VMware Cloud Community
wolf
Enthusiast
Enthusiast
Jump to solution

E1000 virtual nic on Win 2003 R2 causing PSOD on ESXi 5.1 (PF Exception 14)

Hello,

we migrated a VM running 2003 R2 64 bit from Hyper-V to ESXi 5.1 (build 1117900) using VMware Converter for V2V migration, which configured an Intel E1000 as NIC card (with Microsoft driver inside the VM)

The migration went smooth and machine run fine for more than a month, but will little stress conditions.


As soon as the machine started being stressed a bit, with some network transfers, we started getting PSOD as follows on the ESX node:

psod.png

After some reading in forums where this issue seemed more related to vmxnet3 than to e1000 (in fact many suggesting to go for e1000 ...), we did the following as per some findings around:

1) Upgraded ESXi 5.1 to latest build (1157734, this was done without any specific indication this could sort the issue out)

2) Installed Intel drivers instead of Microsoft ones (Intel Pro Set)

3) Disabled TCP offloading in Intel Drivers.

I will let you know if node will run more stable, but in the mean time I am asking for suggestions, if any.

Unfortunately no ESX kernel dump was there so it is useless to open a call to VMware at present..

1 Solution

Accepted Solutions
wolf
Enthusiast
Enthusiast
Jump to solution

I got official reply from VMware, case 13387941310  

Workaround: shift to vmxnet3 (after install) or disable RSS in driver

A patch is due in Q1 2014 (ESX 5.1 U2)

View solution in original post

26 Replies
SatyS
Hot Shot
Hot Shot
Jump to solution

This is caused due to a page fault.

Just have a look into following kb

http://kb.vmware.com/selfservice/microsites/search.do?language=en_US&cmd=displayKC&externalId=102018...

Regards,

SatyS

If you find this useful,mark the answer as correct/helpful

If you find this useful,please mark the answer as correct/helpful

Regards,
SatyS
http://myvirtuallearning.wordpress.com/

0 Kudos
wolf
Enthusiast
Enthusiast
Jump to solution

Sure it is a page fault and a bug (a VM should not crash the hypervisor), but that KB is general and to fully debug a dump is required (which is not available)

Here specifically the purple screen of death is talking about E1000 nic and PollRxRing....so I was wondering if any setting could "mitigate" the issue till a fix will be available.

We are setting up a kernel dump target but till this is not available....

0 Kudos
admin
Immortal
Immortal
Jump to solution

Hello ,

you know you can actually generate the core dump manually. as per KB   VMware KB: Manually regenerating core dump files in VMware ESXi/ESX 

and then open up call to VMware, They might confirm if its a bug or a fix is available for the same after the analysis of dump

And to add to the PSOD, it seems to be caused by the E1000 Nics, Try changing the adapter type to VMXNET3

and hopefully that should resolve the situation.

Hope this helps.

Thanks,

Avinash

zXi_Gamer
Virtuoso
Virtuoso
Jump to solution

Hmm.. thats the second time, I am seeing this PSOD in 2 days.

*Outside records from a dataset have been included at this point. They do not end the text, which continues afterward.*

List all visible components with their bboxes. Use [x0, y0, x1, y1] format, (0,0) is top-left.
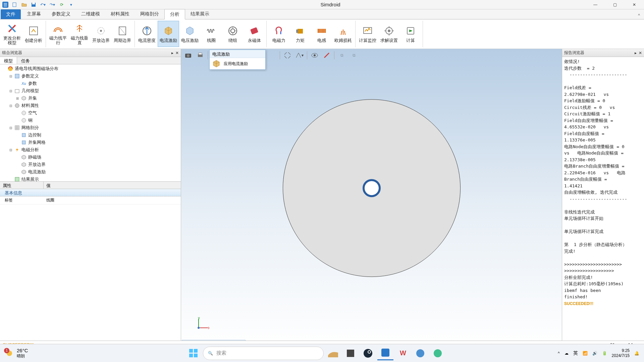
ribbon-collapse-icon[interactable]: ^	[634, 12, 644, 19]
camera-icon[interactable]	[182, 50, 194, 60]
viewport[interactable]: · ▾ ⧉ ⧉ 电流激励 应用电流激励 y	[181, 49, 562, 349]
ribbon-开放边界[interactable]: 开放边界	[90, 21, 112, 47]
undo-icon[interactable]: ↶▾	[39, 1, 47, 8]
ribbon-周期边界[interactable]: 周期边界	[112, 21, 133, 47]
tree-node[interactable]: ⊟网格剖分	[0, 124, 181, 131]
tree-node[interactable]: 并集网格	[0, 139, 181, 146]
tree-node[interactable]: 边控制	[0, 131, 181, 139]
tree-node[interactable]: 结果展示	[0, 176, 181, 182]
report-log[interactable]: 敛情况! 迭代步数 = 2 ---------------------- Fie…	[562, 57, 644, 349]
ribbon-线圈[interactable]: 线圈	[201, 21, 222, 47]
tray-notifications-icon[interactable]: 🔔	[634, 351, 639, 356]
visible-icon[interactable]	[309, 50, 320, 60]
taskbar-weather[interactable]: 1 26°C 晴朗	[0, 348, 74, 359]
measure-icon[interactable]	[321, 50, 332, 60]
tree-node[interactable]: 铜	[0, 117, 181, 124]
expand-icon[interactable]: ⊟	[9, 104, 13, 108]
ribbon-欧姆损耗[interactable]: 欧姆损耗	[332, 21, 354, 47]
ribbon-计算监控[interactable]: 计算监控	[357, 21, 378, 47]
tray-ime[interactable]: 英	[573, 350, 578, 356]
new-icon[interactable]	[11, 1, 19, 8]
task-edge[interactable]	[430, 346, 446, 360]
task-browser[interactable]	[412, 346, 428, 360]
taskbar-search[interactable]: 🔍 搜索	[203, 347, 324, 360]
tray-wifi-icon[interactable]: 📶	[583, 351, 588, 356]
tree-node[interactable]: 开放边界	[0, 161, 181, 168]
task-wps[interactable]: W	[395, 346, 411, 360]
ribbon-计算[interactable]: 计算	[400, 21, 421, 47]
app-icon[interactable]	[1, 1, 9, 8]
tray-clock[interactable]: 9:25 2024/7/15	[612, 348, 630, 358]
subtab-任务[interactable]: 任务	[17, 57, 34, 64]
ribbon-绕组[interactable]: 绕组	[222, 21, 244, 47]
tab-3[interactable]: 材料属性	[105, 9, 135, 19]
tab-1[interactable]: 参数定义	[46, 9, 76, 19]
tab-4[interactable]: 网格剖分	[135, 9, 164, 19]
close-button[interactable]: ✕	[625, 0, 644, 9]
pin-left-icon[interactable]: ▸	[635, 51, 637, 55]
axis-icon[interactable]: ▾	[294, 50, 305, 60]
tree-node[interactable]: 空气	[0, 109, 181, 117]
prop-row[interactable]: 标签 线圈	[0, 196, 181, 204]
ribbon-求解设置[interactable]: 求解设置	[378, 21, 400, 47]
tray-cloud-icon[interactable]: ☁	[565, 351, 569, 356]
ribbon-创建分析[interactable]: 创建分析	[23, 21, 44, 47]
ribbon-icon	[316, 25, 328, 37]
task-steam[interactable]	[360, 346, 376, 360]
tree-node[interactable]: 静磁场	[0, 154, 181, 161]
tab-file[interactable]: 文件	[1, 9, 21, 19]
paste-icon[interactable]: ⧉	[348, 50, 360, 60]
tree-node[interactable]: ⊞并集	[0, 95, 181, 102]
ribbon-磁力线平行[interactable]: 磁力线平行	[47, 21, 69, 47]
tree-node[interactable]: ⊟参数定义	[0, 72, 181, 80]
ribbon-电压激励[interactable]: 电压激励	[179, 21, 201, 47]
task-simdroid[interactable]	[377, 346, 393, 360]
ribbon-磁力线垂直[interactable]: 磁力线垂直	[69, 21, 90, 47]
tree-node[interactable]: 通电导线周围磁场分布	[0, 65, 181, 72]
close-panel-icon[interactable]: ✕	[175, 51, 179, 55]
expand-icon[interactable]: ⊟	[9, 74, 13, 78]
expand-icon[interactable]: ⊟	[9, 148, 13, 152]
ribbon-电磁力[interactable]: 电磁力	[268, 21, 289, 47]
qat-more-icon[interactable]: ▾	[67, 1, 75, 8]
ribbon-更改分析模型[interactable]: 更改分析模型	[1, 21, 23, 47]
expand-icon[interactable]: ⊟	[9, 89, 13, 93]
tree-node[interactable]: 电流激励	[0, 168, 181, 176]
ribbon-永磁体[interactable]: 永磁体	[244, 21, 265, 47]
start-button[interactable]	[185, 346, 202, 360]
minimize-button[interactable]: —	[586, 0, 605, 9]
tray-battery-icon[interactable]: 🔋	[602, 351, 607, 356]
refresh-icon[interactable]: ⟳	[58, 1, 66, 8]
ribbon-电感[interactable]: 电感	[311, 21, 332, 47]
print-icon[interactable]	[195, 50, 206, 60]
tree-node[interactable]: Xu参数	[0, 80, 181, 87]
save-icon[interactable]	[30, 1, 38, 8]
task-app1[interactable]	[325, 346, 341, 360]
pin-right-icon[interactable]: ▸	[171, 51, 173, 55]
expand-icon[interactable]: ⊞	[15, 97, 19, 100]
tab-2[interactable]: 二维建模	[76, 9, 105, 19]
tab-5[interactable]: 分析	[164, 9, 185, 19]
model-render[interactable]	[283, 99, 461, 277]
tree-node[interactable]: ⊟电磁分析	[0, 146, 181, 154]
tab-6[interactable]: 结果展示	[185, 9, 215, 19]
ribbon-电流密度[interactable]: 电流密度	[136, 21, 158, 47]
ribbon-力矩[interactable]: 力矩	[289, 21, 311, 47]
tray-volume-icon[interactable]: 🔊	[592, 351, 597, 356]
boundary-icon[interactable]	[282, 50, 293, 60]
maximize-button[interactable]: ▢	[605, 0, 625, 9]
dropdown-item-apply[interactable]: 应用电流激励	[210, 58, 265, 69]
subtab-模型[interactable]: 模型	[0, 57, 17, 64]
ribbon-电流激励[interactable]: 电流激励	[158, 21, 179, 47]
copy-icon[interactable]: ⧉	[336, 50, 347, 60]
tray-chevron-icon[interactable]: ^	[558, 351, 560, 356]
tree-node[interactable]: ⊟材料属性	[0, 102, 181, 109]
open-icon[interactable]	[20, 1, 28, 8]
model-tree[interactable]: 通电导线周围磁场分布⊟参数定义Xu参数⊟几何模型⊞并集⊟材料属性空气铜⊟网格剖分…	[0, 64, 181, 182]
close-right-panel-icon[interactable]: ✕	[639, 51, 642, 55]
expand-icon[interactable]: ⊟	[9, 126, 13, 130]
task-app2[interactable]	[342, 346, 359, 360]
tab-0[interactable]: 主屏幕	[21, 9, 46, 19]
redo-icon[interactable]: ↷▾	[48, 1, 56, 8]
tree-node[interactable]: ⊟几何模型	[0, 87, 181, 95]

I think something has been messed up by VMWare on one of the patches. Have a look at here PF Exception PSOD iSCSI HP Blade BL620 G7

I am also pinging some VMware folks to update about this rising issue.

0 Kudos
wolf
Enthusiast
Enthusiast
Jump to solution

Up to now I can confirm that after 24 hrs no more PSODs occurred (while we had 2 in the previous 24).

This of course does not mean that latest version (1157734) sorts out the issue compared to version 1117900 (july): the bug may still sit there and be mitigated by Intel drivers (instead of Microsoft's) or disabling TCP offloading in the VM (Intel drivers' option).

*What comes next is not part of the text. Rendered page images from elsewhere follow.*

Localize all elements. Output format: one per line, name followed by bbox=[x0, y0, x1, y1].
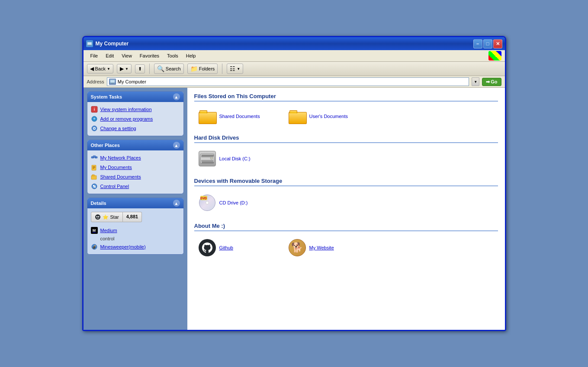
files-stored-title: Files Stored on This Computer bbox=[194, 93, 498, 102]
doge-icon: 🐕 bbox=[289, 239, 306, 256]
section-about-me: About Me :) Github 🐕 My Website bbox=[194, 223, 498, 259]
up-button[interactable]: ⬆ bbox=[135, 64, 145, 73]
views-dropdown-icon: ▼ bbox=[237, 67, 240, 71]
shared-documents-item[interactable]: Shared Documents bbox=[194, 107, 281, 126]
local-disk-item[interactable]: Local Disk (C:) bbox=[194, 148, 281, 169]
go-button[interactable]: ➡ Go bbox=[482, 78, 501, 86]
sidebar-link-my-documents[interactable]: My Documents bbox=[91, 163, 180, 171]
star-button[interactable]: ⭐ Star bbox=[91, 212, 123, 222]
menu-file[interactable]: File bbox=[87, 52, 102, 59]
menu-bar: File Edit View Favorites Tools Help bbox=[84, 50, 505, 62]
medium-sublabel: control bbox=[91, 236, 180, 241]
right-pane: Files Stored on This Computer Shared Doc… bbox=[187, 88, 505, 330]
menu-favorites[interactable]: Favorites bbox=[136, 52, 163, 59]
sidebar-link-control-panel[interactable]: Control Panel bbox=[91, 182, 180, 190]
my-website-label: My Website bbox=[309, 245, 334, 250]
go-arrow-icon: ➡ bbox=[486, 79, 490, 85]
back-arrow-icon: ◀ bbox=[90, 66, 94, 72]
toolbar-separator-2 bbox=[222, 64, 222, 74]
window-icon bbox=[86, 40, 93, 47]
system-tasks-header: System Tasks ▲ bbox=[87, 92, 183, 102]
svg-rect-26 bbox=[94, 186, 96, 188]
section-hard-disk: Hard Disk Drives Local Disk (C:) bbox=[194, 134, 498, 169]
title-bar-left: My Computer bbox=[86, 40, 129, 47]
other-places-panel: Other Places ▲ bbox=[87, 140, 184, 194]
hard-disk-grid: Local Disk (C:) bbox=[194, 148, 498, 169]
menu-items: File Edit View Favorites Tools Help bbox=[87, 52, 199, 59]
cd-drive-icon: DVD bbox=[199, 194, 216, 211]
search-button[interactable]: 🔍 Search bbox=[154, 64, 184, 74]
close-button[interactable]: ✕ bbox=[493, 39, 502, 48]
cd-drive-item[interactable]: DVD CD Drive (D:) bbox=[194, 191, 281, 214]
window: My Computer – □ ✕ File Edit View Favorit… bbox=[82, 36, 506, 331]
medium-label: Medium bbox=[100, 228, 117, 233]
users-documents-item[interactable]: User's Documents bbox=[284, 107, 371, 126]
svg-point-37 bbox=[210, 157, 213, 160]
maximize-button[interactable]: □ bbox=[483, 39, 492, 48]
title-controls: – □ ✕ bbox=[473, 39, 502, 48]
my-website-item[interactable]: 🐕 My Website bbox=[284, 236, 371, 259]
menu-edit[interactable]: Edit bbox=[102, 52, 117, 59]
sidebar-link-network-places[interactable]: My Network Places bbox=[91, 154, 180, 162]
address-input-wrap[interactable]: My Computer bbox=[107, 77, 469, 86]
system-tasks-collapse[interactable]: ▲ bbox=[173, 93, 180, 100]
back-label: Back bbox=[95, 66, 106, 71]
minimize-button[interactable]: – bbox=[473, 39, 482, 48]
view-system-info-label: View system information bbox=[100, 107, 152, 112]
sidebar-link-view-system-info[interactable]: i View system information bbox=[91, 105, 180, 113]
search-icon: 🔍 bbox=[157, 65, 164, 72]
svg-rect-1 bbox=[88, 42, 91, 45]
section-removable: Devices with Removable Storage DVD CD Dr… bbox=[194, 178, 498, 214]
menu-tools[interactable]: Tools bbox=[164, 52, 182, 59]
shared-documents-label: Shared Documents bbox=[219, 114, 260, 119]
hard-disk-title: Hard Disk Drives bbox=[194, 134, 498, 143]
folders-button[interactable]: 📁 Folders bbox=[187, 64, 218, 74]
address-bar: Address My Computer ▼ ➡ Go bbox=[84, 76, 505, 88]
svg-rect-25 bbox=[93, 185, 94, 186]
views-button[interactable]: ☷ ▼ bbox=[227, 64, 243, 74]
github-item[interactable]: Github bbox=[194, 236, 281, 259]
details-body: ⭐ Star 4,881 M Medium control 💣 bbox=[87, 208, 183, 254]
title-bar: My Computer – □ ✕ bbox=[84, 37, 505, 50]
svg-rect-36 bbox=[201, 160, 213, 162]
svg-point-24 bbox=[92, 184, 97, 189]
svg-rect-23 bbox=[92, 175, 94, 176]
toolbar: ◀ Back ▼ ▶ ▼ ⬆ 🔍 Search 📁 Folders ☷ ▼ bbox=[84, 62, 505, 76]
system-tasks-panel: System Tasks ▲ i View system information bbox=[87, 91, 184, 136]
menu-view[interactable]: View bbox=[118, 52, 135, 59]
settings-icon bbox=[91, 125, 98, 132]
github-label: Github bbox=[219, 245, 233, 250]
sidebar-link-change-setting[interactable]: Change a setting bbox=[91, 124, 180, 132]
windows-logo bbox=[488, 51, 501, 61]
search-label: Search bbox=[166, 66, 181, 71]
back-button[interactable]: ◀ Back ▼ bbox=[87, 64, 113, 73]
back-dropdown-icon: ▼ bbox=[107, 67, 110, 71]
sidebar-link-minesweeper[interactable]: 💣 Minesweeper(mobile) bbox=[91, 243, 180, 251]
my-documents-label: My Documents bbox=[100, 165, 132, 170]
main-content: System Tasks ▲ i View system information bbox=[84, 88, 505, 330]
section-files-stored: Files Stored on This Computer Shared Doc… bbox=[194, 93, 498, 126]
system-tasks-title: System Tasks bbox=[91, 94, 122, 99]
sidebar-link-shared-documents[interactable]: Shared Documents bbox=[91, 173, 180, 181]
shared-docs-folder-icon bbox=[199, 109, 216, 123]
details-title: Details bbox=[91, 201, 106, 206]
files-stored-grid: Shared Documents User's Documents bbox=[194, 107, 498, 126]
programs-icon: + bbox=[91, 115, 98, 122]
svg-text:i: i bbox=[93, 107, 95, 112]
svg-rect-20 bbox=[93, 167, 95, 168]
local-disk-icon bbox=[199, 151, 216, 166]
medium-icon: M bbox=[91, 227, 98, 234]
address-dropdown[interactable]: ▼ bbox=[472, 77, 479, 86]
svg-point-29 bbox=[95, 214, 100, 220]
menu-help[interactable]: Help bbox=[183, 52, 199, 59]
svg-rect-4 bbox=[110, 80, 115, 83]
svg-rect-5 bbox=[111, 83, 114, 84]
folders-icon: 📁 bbox=[190, 65, 198, 72]
local-disk-label: Local Disk (C:) bbox=[219, 156, 251, 161]
other-places-body: My Network Places My Documents bbox=[87, 150, 183, 194]
sidebar-link-add-remove[interactable]: + Add or remove programs bbox=[91, 115, 180, 123]
sidebar-link-medium[interactable]: M Medium bbox=[91, 227, 180, 234]
other-places-collapse[interactable]: ▲ bbox=[173, 142, 180, 149]
details-collapse[interactable]: ▲ bbox=[173, 200, 180, 207]
forward-button[interactable]: ▶ ▼ bbox=[117, 64, 132, 73]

So said, we are proceeding  as per Avinash21 suggestion for dump collection and report the PSOD to VMware... I will report case number here as soon I got it opened

0 Kudos
wolf
Enthusiast
Enthusiast
Jump to solution

Ok, exactly same issue on Windows 2012 R2 on updated Vsphere node

So updating does not sort the issue out; it is Intel driver OR disabling offloading

Opening another ticket

0 Kudos
zXi_Gamer
Virtuoso
Virtuoso
Jump to solution

Hi Wolf, one more thread deals with the same PSOD and the issue is happening only with win2012.

0 Kudos
wolf
Enthusiast
Enthusiast
Jump to solution

I did open a support request concerning both 2003 and 2012 (it is the same issue): will update here and on 2012 thread as well

0 Kudos
zXi_Gamer
Virtuoso
Virtuoso
Jump to solution

Hmmm.. from here, it is a known issue and to be addressed soon.

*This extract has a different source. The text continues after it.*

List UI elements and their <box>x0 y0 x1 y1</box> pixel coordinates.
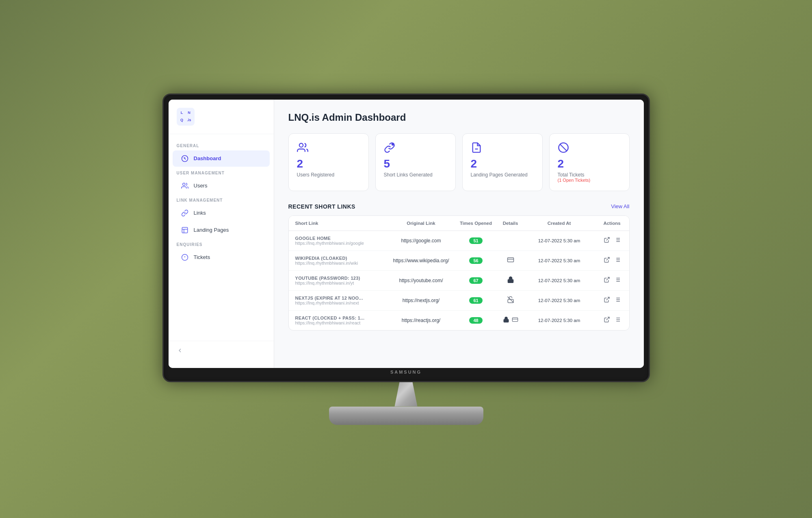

Re: Pink screened vSphere 5.1 (twice) by installing Notepad++ on Server 2012 R2

0 Kudos
wolf
Enthusiast
Enthusiast
Jump to solution

Yes support told me to move to vmxnet3... but this is a workaround, exactly as installing Intel drivers.

When creating machines with default settings:


Windows 2003 machines get E1000 when P2V or V2V
Windows 2008 machines get E1000

Windows 2012,8,8.1,2012R2 get E1000E

Since the issue is random, it is like having a time bomb in vsphere node... since when the issue occurs the whole node is crashed (not only the VM).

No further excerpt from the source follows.